O comandante da PM%2C Pinheiro Neto%2C negou ordem para moradores Bruno de Lima / Agência O Dia

Nesta quinta-feira, quatro PMs envolvidos no caso do menino e intimados não compareceram à DH. Outros três, porém, que trocaram tiros no dia 1º, quando Elizabeth de Moura, 41, foi morta por bala perdida em casa, na Nova Brasília, foram à especializada, mas o conteúdo dos depoimentos não foram revelados.
Semana que vem a DH fará a reconstituição das mortes de Eduardo, Elizabeth, e do capitão Uanderson Silva, 34, comandante da UPP Nova Brasília, morto com um tiro no peito em 2014.

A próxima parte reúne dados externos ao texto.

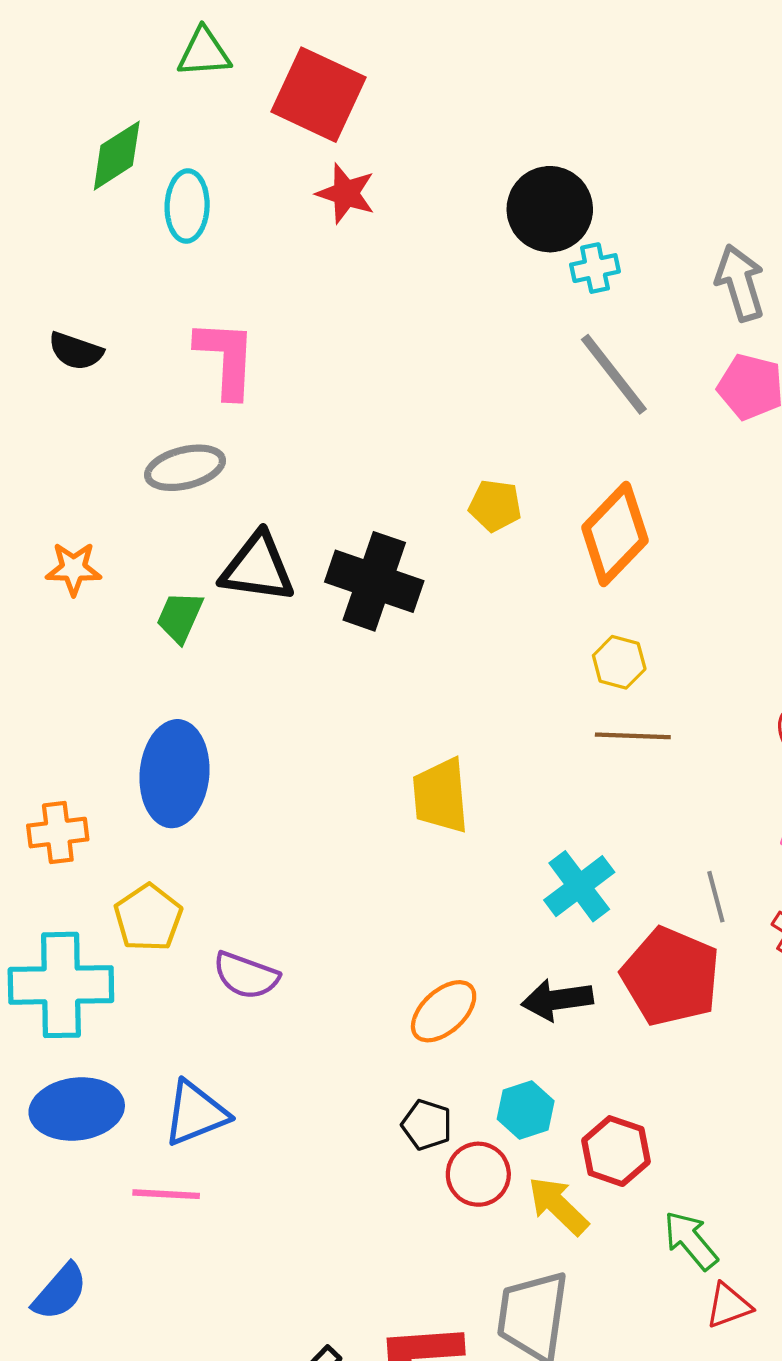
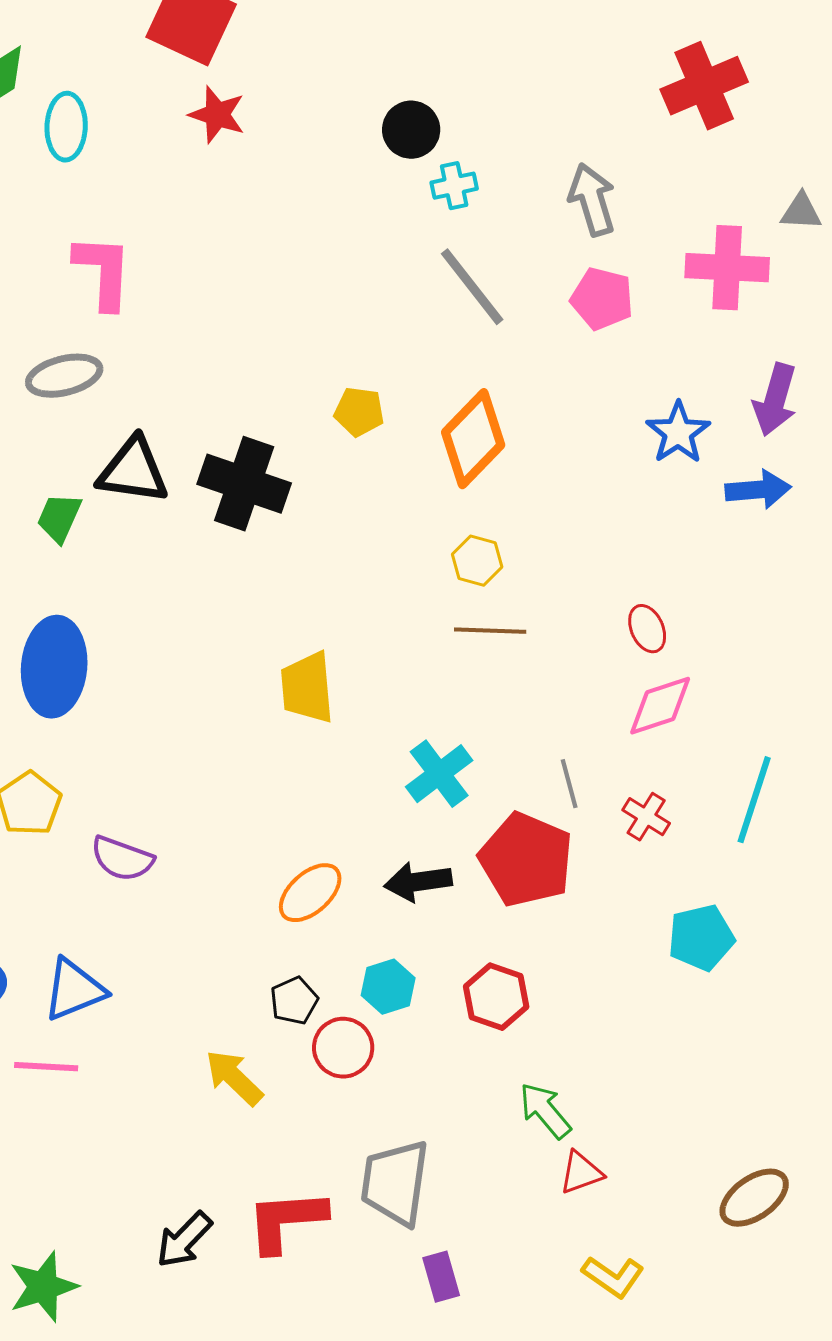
black circle: (550, 209) -> (411, 130), size x0.7
black pentagon: (427, 1125) -> (294, 1001), turned 30
red hexagon: (616, 1151) -> (496, 997), moved
yellow arrow: (558, 1206) -> (234, 1078), moved

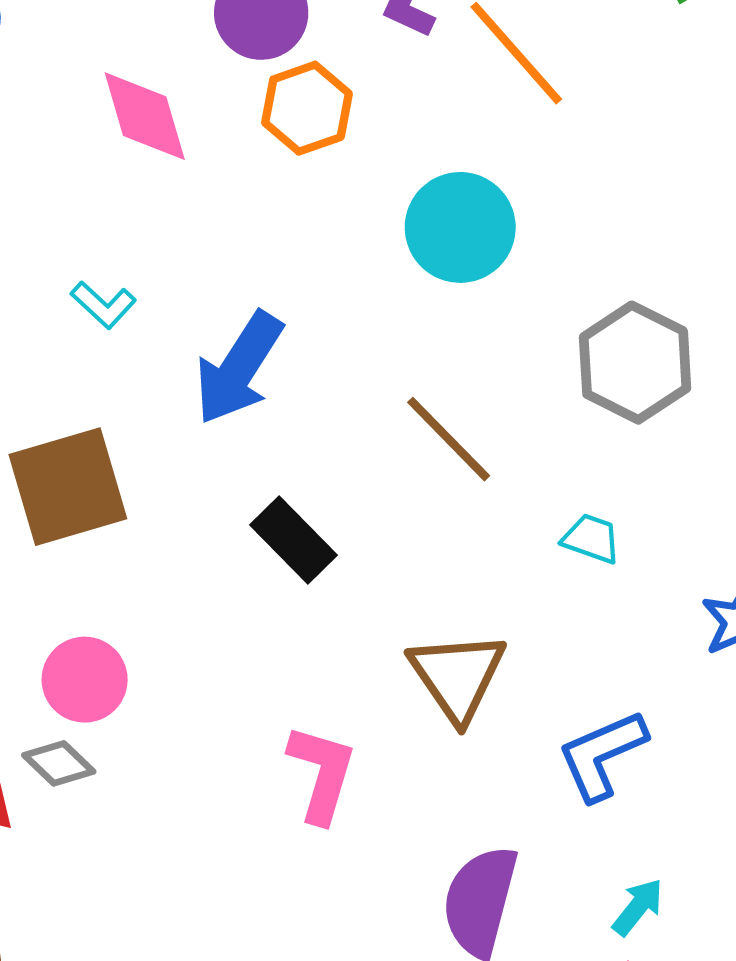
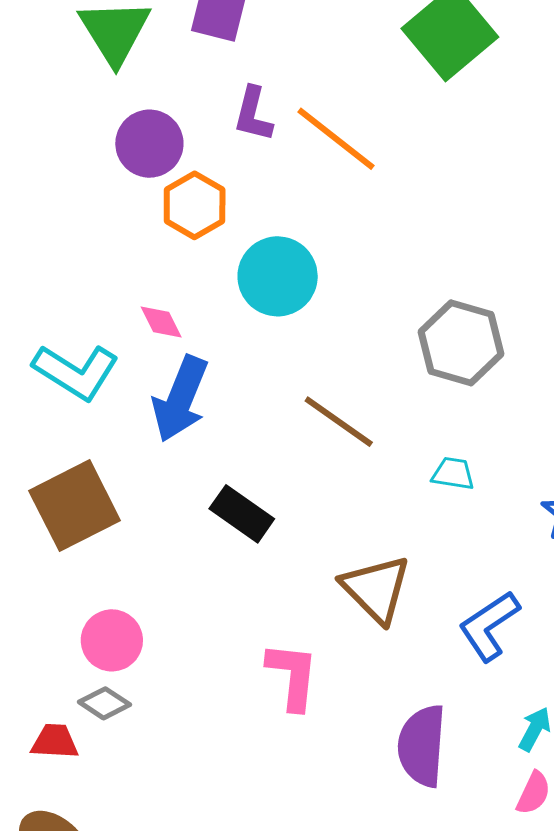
pink diamond: (145, 116) -> (161, 322), moved, size x0.6
cyan circle: (460, 227) -> (278, 276), moved
cyan L-shape: (103, 305) -> (76, 372), size x1.8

PMs passarão por psicólogos

Colocar em ordem uma casa do tamanho e com os problemas do Complexo do Alemão requer da polícia muito mais que operações. Além da caça aos traficantes e da volta dos policiais da UPPs aos bancos acadêmicos, a PM vai contra-atacar em outros pontos estratégicos para as quadrilhas do Alemão, como o Morro Camarista Méier, no Engenho de Dentro. É para lá, segundo fontes da polícia, que bandidos do conjunto de favelas estariam fugindo e onde será feito o próximo treinamento de policiais da UPP.

Quinta-feira, o comandante-geral da tropa, coronel Pinheiro Neto, enfatizou que, além das instruções de reciclagem, os PMs também recebem acompanhamento psicológico para enfrentar o estresse causado pelo trabalho em área conflagrada — por conta da morte trágica do menino Eduardo, dois policiais pediram licença médica. No total, 320 PMs de três comunidades do Alemão serão reciclados.
“Precisávamos de um treinamento de autoproteção dos policiais para diminuir o risco. Era uma deficiência.

Em áreas de maior conflagração, é possível que o policial esteja mais estressado. Policiais são seres humanos, portanto, erram”, adimitu o coronel, ressaltando que a intervenção feita no local pelas forças de elite da PM é uma reorganização. “Houve um desequilíbrio do processo de pacificação. Os marginais procuram novas dinâmicas para o crime e temos que mudar também.”